===== RECORD EXCERPTS =====

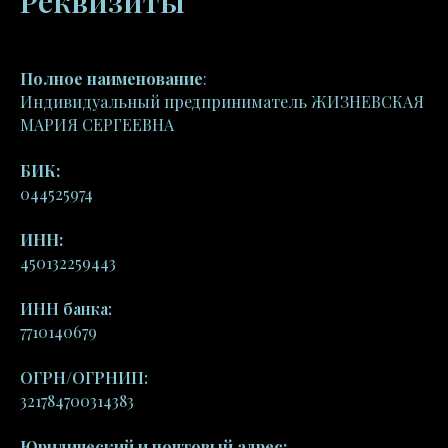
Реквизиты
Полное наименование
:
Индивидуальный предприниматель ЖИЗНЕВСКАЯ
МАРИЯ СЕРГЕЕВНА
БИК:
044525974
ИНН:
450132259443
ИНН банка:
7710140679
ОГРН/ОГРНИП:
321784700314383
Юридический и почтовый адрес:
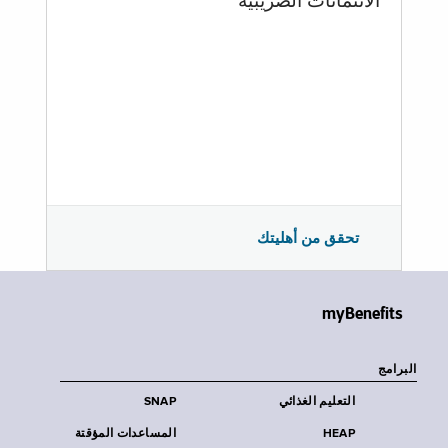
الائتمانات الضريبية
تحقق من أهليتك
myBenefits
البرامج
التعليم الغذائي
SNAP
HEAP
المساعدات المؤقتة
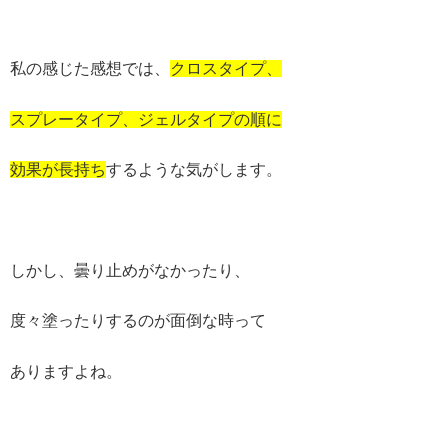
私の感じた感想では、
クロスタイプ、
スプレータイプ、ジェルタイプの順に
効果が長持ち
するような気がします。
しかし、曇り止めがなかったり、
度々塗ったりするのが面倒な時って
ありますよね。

=====

- [TASK PROMPT]: Could you print the listing above word for word, without its pictures?

- [ANSWER SPACE]:
Реквизиты
Полное наименование
:
Индивидуальный предприниматель ЖИЗНЕВСКАЯ
МАРИЯ СЕРГЕЕВНА
БИК:
044525974
ИНН:
450132259443
ИНН банка:
7710140679
ОГРН/ОГРНИП:
321784700314383
Юридический и почтовый адрес:
الائتمانات الضريبية
تحقق من أهليتك
myBenefits
البرامج
التعليم الغذائي
SNAP
HEAP
المساعدات المؤقتة
私の感じた感想では、
クロスタイプ、
スプレータイプ、ジェルタイプの順に
効果が長持ち
するような気がします。
しかし、曇り止めがなかったり、
度々塗ったりするのが面倒な時って
ありますよね。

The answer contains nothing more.